Ce dispositif n’est pas obligatoire mais se révèle toutefois efficace lorsqu’il est correctement mis en place. Il convient donc d’axer la stratégie de lutte contre la prolifération des chats errants sur le développement de ce dispositif. C’est pourquoi la priorité est donnée à la sensibilisation des maires et des propriétaires d’animaux.

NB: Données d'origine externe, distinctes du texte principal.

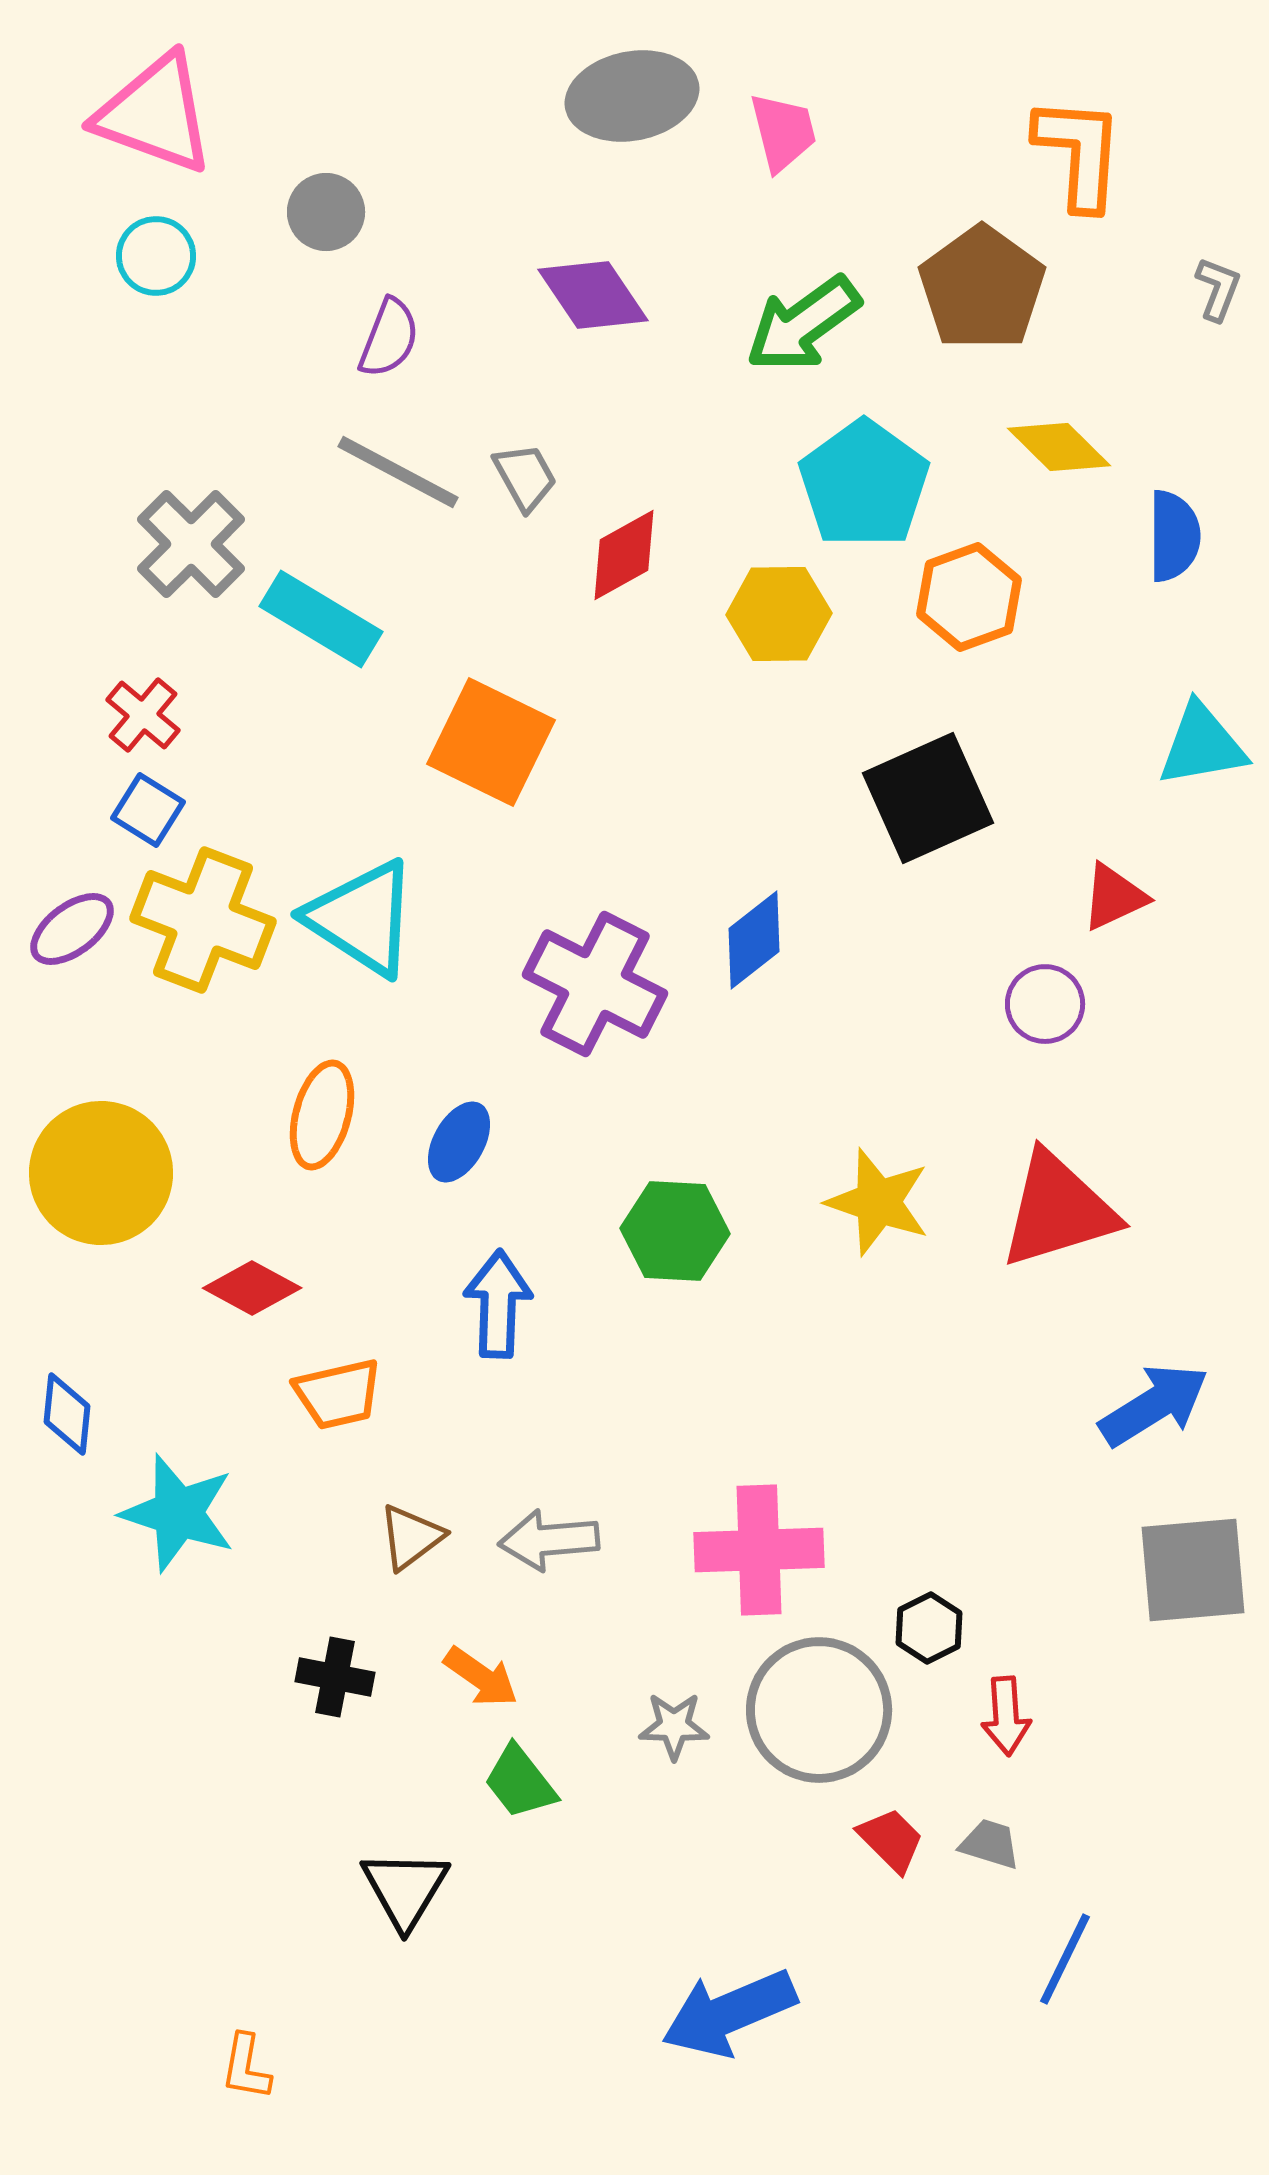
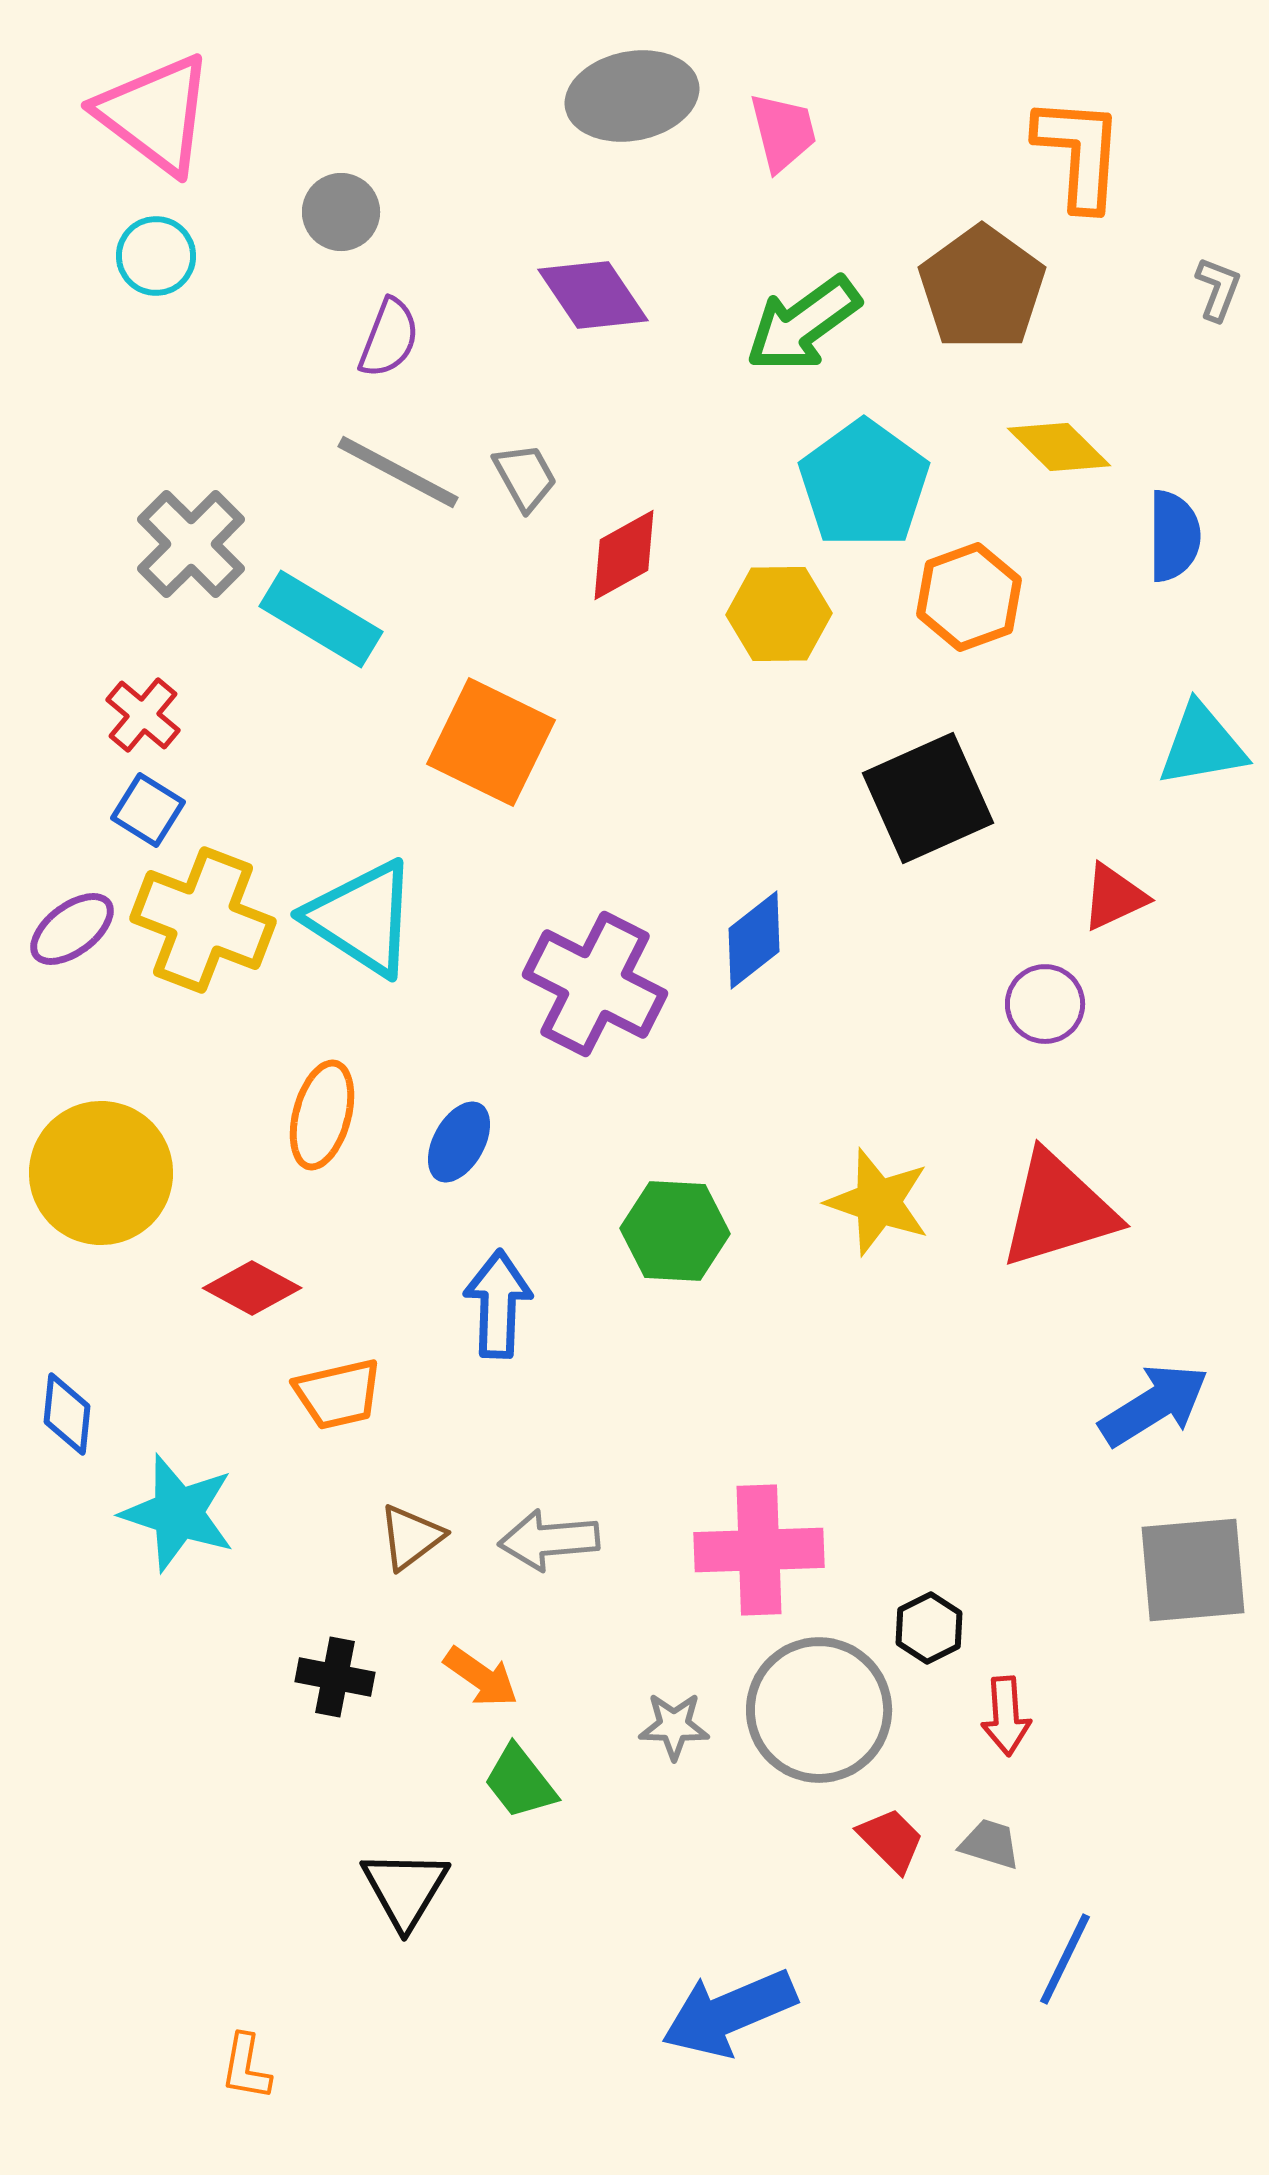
pink triangle at (155, 114): rotated 17 degrees clockwise
gray circle at (326, 212): moved 15 px right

Pour améliorer la mise en œuvre de ce dispositif, les directions départementales chargées de la protection des populations (DDecPP) travaillent à la sensibilisation des maires concernés en leur fournissant, sous forme d’une brochure, un appui méthodologique à la gestion des animaux errants. Depuis 2016, les maires sont également invités à exposer aux DDecPP les raisons de l’absence de recours à ce dispositif.

Par ailleurs, le premier plan d’actions en faveur du bien-être animal a été établi par le ministère chargé de l’agriculture, pour les années 2016 à 2020. L’un des objectifs de ce plan est d’accroître la lutte contre les abandons d’animaux de compagnie. La responsabilisation des propriétaires et le renforcement des règles encadrant le commerce des animaux de compagnie sont identifiés comme principaux leviers de lutte contre les abandons. Le détail de ce plan est consultable sur le site du ministère à l’adresse suivante : http://agriculture.gouv.fr/une-nouvelle-stratégie-globale-pour-le-bien-etre-des-animaux.

L’ordonnance n° 2015-1243, entrée en vigueur début 2016 et relative au commerce et à la protection des animaux de compagnie va également dans le sens de la responsabilisation des propriétaires. Cette ordonnance rend en effet obligatoire la déclaration en tant qu’éleveur dès le premier animal commercialisé. La généralisation de cette obligation administrative, quel que soit le nombre de portées faisant l’objet de commerce, poursuit plusieurs objectifs. D’abord, elle impose les mêmes règles sanitaires et de protection animale à toute vente de chiot ou chaton. Ensuite, elle vise à améliorer l’efficacité des contrôles, notamment par une meilleure connaissance des vendeurs et une meilleure lisibilité des petites annonces.

Enfin, elle assure un meilleur encadrement du commerce de chiens et chats par une reproduction mieux maîtrisée des animaux détenus par des particuliers, et participe ainsi à la lutte contre l’abandon et l’errance animale. Toujours dans cette perspective de responsabilisation des propriétaires, le livre « Vivre avec un animal de compagnie » a été réactualisé et imprimé en 40 000 exemplaires pour être diffusé largement et mis à disposition des futurs propriétaires dans les lieux d’information privilégiés. Ce livret rappelle les droits et les devoirs inhérents à l’acquisition d’un animal et préconise notamment la stérilisation de celui-ci.

Une campagne d’information du grand public sur l’intérêt de la stérilisation des chats communs, qui pourrait être réalisée en concertation avec les associations de protection animale et la profession vétérinaire, est également envisagée.